К счастью, на третий день оба его напарника слегка прочухались и посильно принялись помогать. Приготовление пищи и управление телегами сняло немалый груз со спины Данилы. Но в целом все, если не считать монотонности и затянувшегося похода, прошло в лучшем виде. Уже в городе Данила подумал, что в очередной раз сглупил. Надо было идти одному с парой лошадей и привести подмогу. Но в тот момент физически не мог оставить не добро трофейное, а своих товарищей. Неизвестно, пережили бы они или нет ожидание.
От входа нетерпеливо помахал Скульд. Надо отправляться с докладом, а он задерживается. Послушно поднялся по ступенькам на высокое крыльцо, стараясь не пялиться. Уже пожилой мужчина, странно скособоченный. Одно плечо выше другого, и вообще вид странный. Длинные мозолистые руки при мощном теле с горбом. Еще куча шрамов на теле. Явно не врожденное, искалеченный, но спрашивать неудобно. Прошел за ним внутрь, подождал стука и разрешения.
В комнате стол, широкая кровать. Над ней висят щит, два меча и топор. Все практичное с виду, без украшений. Толстый разноцветный ковер на полу, привезенный, судя по мотивам, с побережья. Два мощных шкафа, украшенных резьбой, видимо для вещей, и сидящий в мягком кресле совершенно седой морщинистый человек.
— Садись, — сказал боярин.

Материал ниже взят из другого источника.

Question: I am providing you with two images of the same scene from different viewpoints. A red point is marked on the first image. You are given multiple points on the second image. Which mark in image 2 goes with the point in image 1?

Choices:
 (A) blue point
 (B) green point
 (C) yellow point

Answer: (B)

И голос тоже старческий, дребезжащий. Но мозги работают у старика — дай бог каждому. — Есть хочешь с дороги, Данила?
Ортан был единственный правильно произносящий. Готы все подряд упорно не желали произносить полное имя, ограничиваясь Даном. Он скоро перестал поправлять. Все одно без толку. Ну нравится им так, от него не убудет.
— Мне бы помыться.
— Баню приготовят. Выкладывай, — потребовал нетерпеливо.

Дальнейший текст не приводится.